What is expected:
Output exactly, and only, the lines below from the one with "nibile e responsabile." down to the one with "paziņojušas amatpersonas.". Include both end lines and no pictures.

Dataset excerpts:

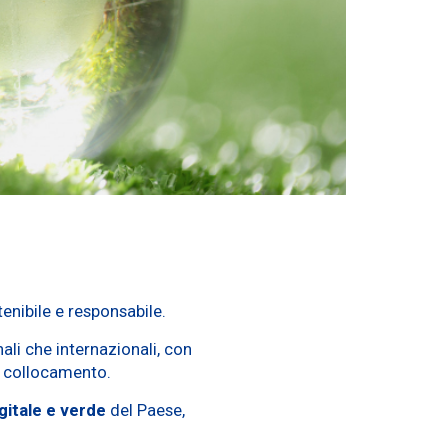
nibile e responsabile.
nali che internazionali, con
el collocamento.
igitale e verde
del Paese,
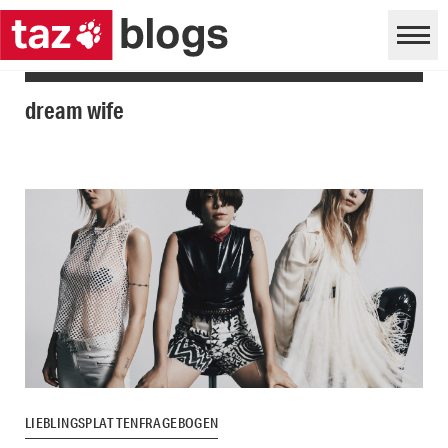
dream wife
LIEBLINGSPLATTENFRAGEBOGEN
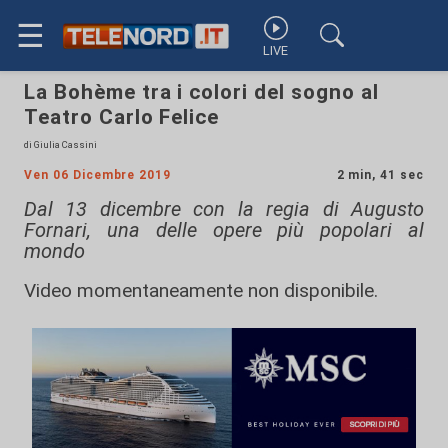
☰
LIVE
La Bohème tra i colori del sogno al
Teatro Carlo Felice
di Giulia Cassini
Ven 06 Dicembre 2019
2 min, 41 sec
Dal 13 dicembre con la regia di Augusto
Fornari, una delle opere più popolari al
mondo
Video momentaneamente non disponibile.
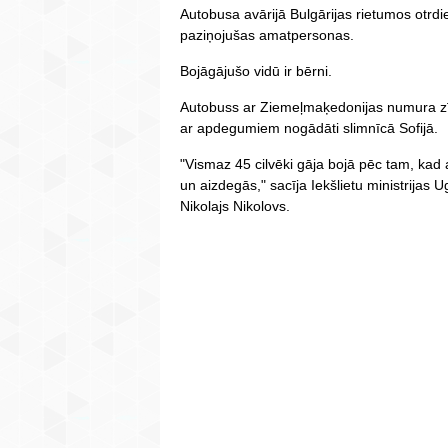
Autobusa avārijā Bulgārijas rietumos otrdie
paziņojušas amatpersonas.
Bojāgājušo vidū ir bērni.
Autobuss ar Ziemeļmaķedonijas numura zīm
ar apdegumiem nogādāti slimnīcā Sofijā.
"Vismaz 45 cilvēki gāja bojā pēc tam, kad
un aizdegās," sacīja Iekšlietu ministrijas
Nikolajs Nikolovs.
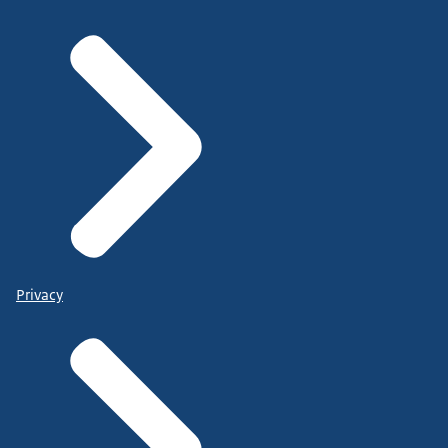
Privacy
==
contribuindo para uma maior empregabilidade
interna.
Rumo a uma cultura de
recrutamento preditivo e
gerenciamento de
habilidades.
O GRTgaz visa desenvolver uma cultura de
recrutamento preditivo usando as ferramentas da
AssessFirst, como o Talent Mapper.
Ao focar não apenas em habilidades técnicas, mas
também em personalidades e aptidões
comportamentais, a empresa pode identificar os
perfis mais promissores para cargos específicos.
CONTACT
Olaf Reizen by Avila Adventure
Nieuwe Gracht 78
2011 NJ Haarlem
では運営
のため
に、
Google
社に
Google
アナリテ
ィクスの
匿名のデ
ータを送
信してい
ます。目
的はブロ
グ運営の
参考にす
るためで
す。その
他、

Task response:
nibile e responsabile.
nali che internazionali, con
el collocamento.
igitale e verde
del Paese,
dream wife
LIEBLINGSPLATTENFRAGEBOGEN
☰
LIVE
La Bohème tra i colori del sogno al
Teatro Carlo Felice
di Giulia Cassini
Ven 06 Dicembre 2019
2 min, 41 sec
Dal 13 dicembre con la regia di Augusto
Fornari, una delle opere più popolari al
mondo
Video momentaneamente non disponibile.
Autobusa avārijā Bulgārijas rietumos otrdie
paziņojušas amatpersonas.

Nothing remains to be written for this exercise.